I wear a fitness tracker which constant monitors my heart rate (which I know is imperfect but is still a decent guide) and I can assure anyone that rink skating is a good aerobic exercise. It's obviously not as good as knocking out a couple of quick inline half marathons a week but a couple of hours on the rink can be both excellent aerobic and anaerobic exercise during the same session. I don't think I sweat as much as I do on a hard inline skate as I do when working on jumps at the rink. The core engagement is intense as well. I'm only at a very beginner stage but even waltz jumps and 1 legged 180s as a precursor to loop jumps take serious effort when they are new to you. Getting from arabesque into shoot the duck and back to arabesque without letting your 'shooting leg' touch the floor takes serious effort in terms of strength and speed. Learning to have full control on heels and toes, forwards, backwards and sideways requires both aerobic and anaerobic effort. (And that's before you even account for the effects of the combination of short term terror followed by elation when you try something scary and new on your metabolism.)

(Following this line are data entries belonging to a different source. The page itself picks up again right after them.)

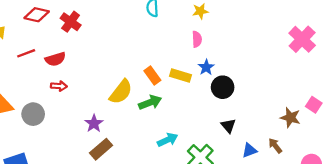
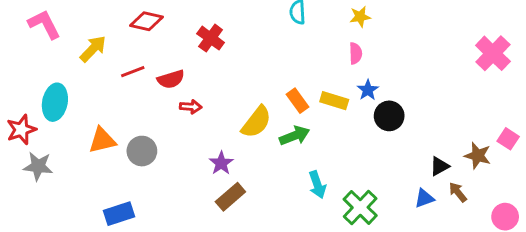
red cross: (71, 22) -> (211, 38), moved
red arrow: (59, 86) -> (191, 107), moved
black triangle: (228, 126) -> (439, 166), moved, turned 42
cyan arrow: (168, 140) -> (317, 185), turned 96

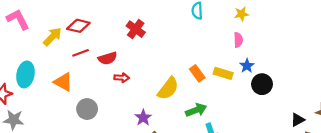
red diamond: (146, 21) -> (78, 26), moved
green arrow: (295, 136) -> (196, 110), moved
orange triangle: (102, 140) -> (63, 82), moved, turned 42

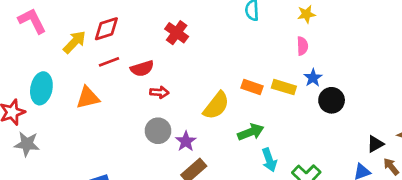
red diamond: (78, 26) -> (106, 29), turned -30
orange rectangle: (197, 73) -> (252, 87), turned -35
orange triangle: (63, 82) -> (88, 98), turned -42
gray circle: (87, 109) -> (158, 131), moved

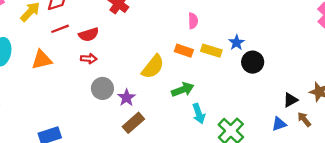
pink semicircle: (302, 46) -> (193, 21), moved
red arrow: (159, 92) -> (89, 59), moved

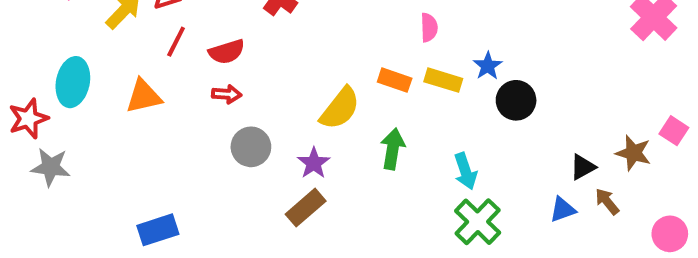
pink semicircle: (193, 21) -> (429, 27), moved
red line: (60, 29) -> (176, 42), turned -42
green arrow: (183, 90) -> (393, 149), turned -60
purple star: (127, 98) -> (314, 163), moved
cyan arrow: (199, 114) -> (465, 171), moved

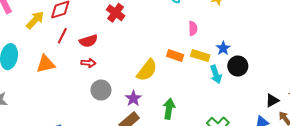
green arrow: (393, 149) -> (169, 109), moved
cyan arrow: (465, 171) -> (216, 74), moved

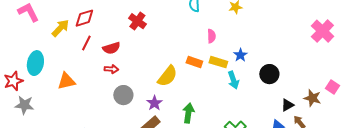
orange triangle: (46, 64) -> (66, 81), moved
black circle: (238, 66) -> (269, 74), moved

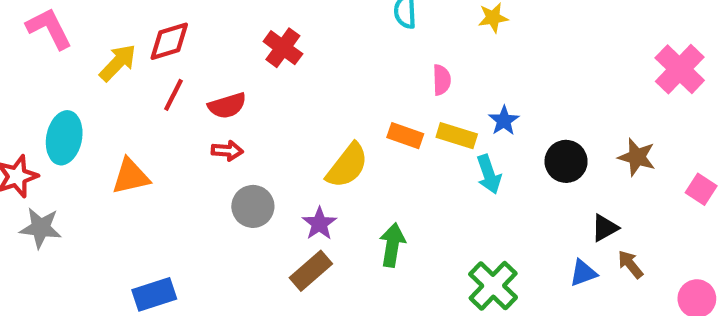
brown star: (312, 98) -> (637, 157), moved

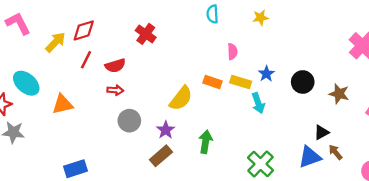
cyan ellipse: (64, 138) -> (26, 83), turned -60
black circle: (566, 161) -> (303, 82), moved
blue triangle: (583, 273) -> (310, 157), size x1.5

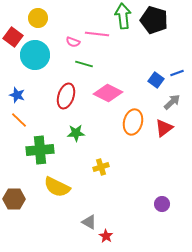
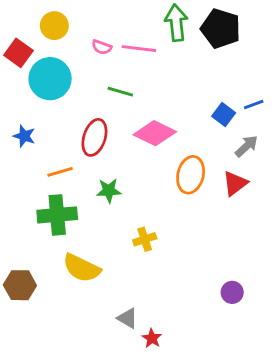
pink semicircle: (73, 42) -> (102, 47), moved
orange line: (19, 120) -> (60, 172), moved, turned -60

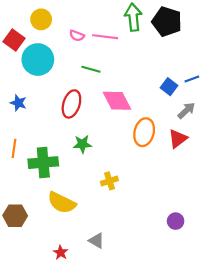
pink diamond: (155, 133) -> (117, 101), turned 36
orange line: (60, 172) -> (14, 148), moved, turned -66
red star: (152, 338) -> (61, 253), moved

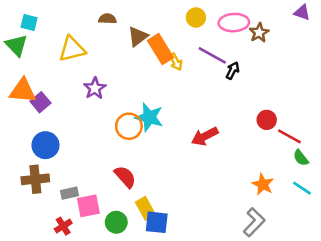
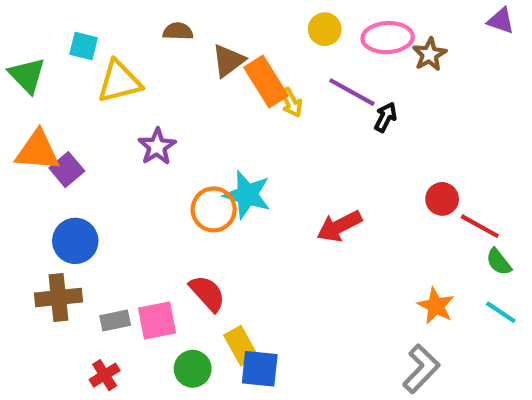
cyan square: (29, 23) -> (84, 46), moved
pink square: (88, 206) -> (157, 321), moved

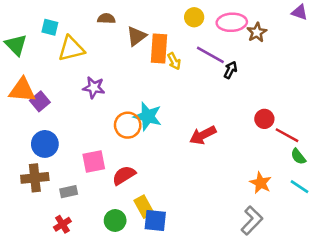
orange rectangle: (266, 82) -> (159, 49), turned 36
purple star: (157, 147) -> (94, 88), turned -30
red semicircle: (207, 293) -> (124, 175), turned -80
pink square: (157, 321) -> (94, 162), moved

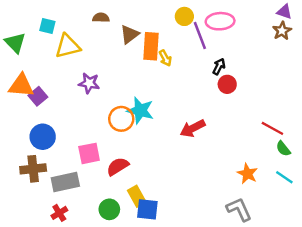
brown star: (257, 32) -> (282, 31), moved
purple line: (210, 55) -> (200, 36), moved, turned 40
red circle: (264, 119) -> (227, 84), moved
gray rectangle: (69, 192) -> (65, 182), size x1.6
gray L-shape: (252, 220) -> (239, 209), turned -68

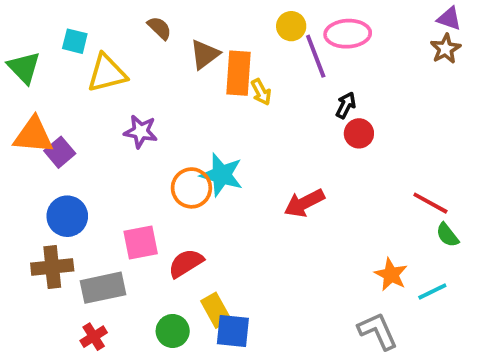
brown semicircle: (101, 18) -> (159, 28), turned 42
cyan line: (284, 177) -> (432, 291), moved, turned -60

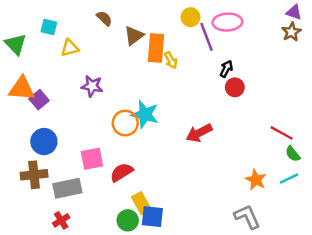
yellow triangle: (107, 73) -> (70, 48), size x0.7
cyan line: (432, 291) -> (289, 178), moved
green circle: (173, 331) -> (128, 220), moved

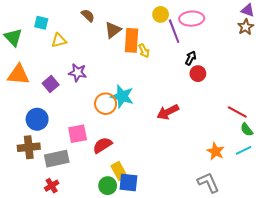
purple square: (39, 100) -> (51, 84), moved

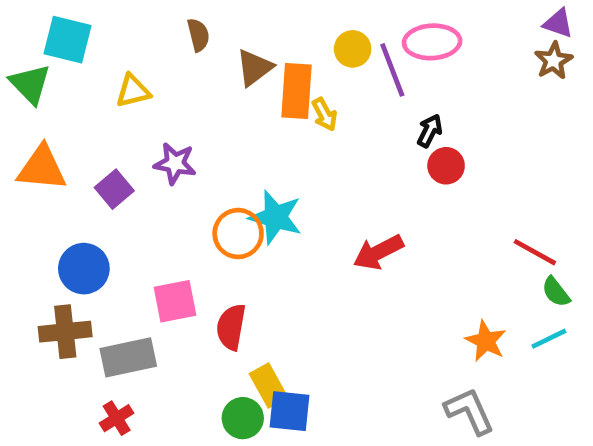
yellow circle: (161, 14) -> (353, 49), moved
brown semicircle: (88, 15) -> (198, 35), turned 32
cyan square: (41, 23) -> (68, 40), moved, size x1.5
red semicircle: (102, 145) -> (231, 327), turned -48

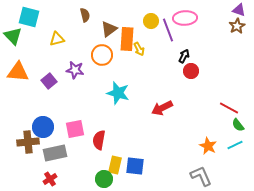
orange circle: (238, 234) -> (102, 55), moved
blue circle: (84, 269) -> (43, 127), moved
yellow rectangle: (268, 385) -> (115, 165), turned 42
blue square: (289, 411) -> (135, 166), moved

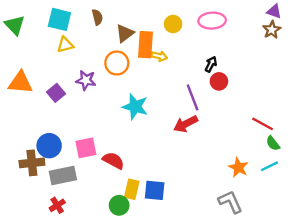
cyan square: (29, 17) -> (59, 19), moved
purple line: (168, 30) -> (193, 97), moved
green triangle: (13, 36) -> (15, 25), moved
yellow arrow: (139, 49) -> (159, 56), turned -48
red semicircle: (99, 140) -> (113, 161), turned 108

The same is also true for a session at a skate park as that can also be excellent aerobic and anaerobic exercise in the same session. Personally I think the best way to do it is to combine it all. My ideal week includes 2 or 3 rink sessions, 2 or 3 long outdoor inline skates, 1 skatepark session, 1 session of slalom or just a slow session of training fundamentals on my inlines. Each type of skating compliments the other as well as just being absolutely great fun in and of themselves.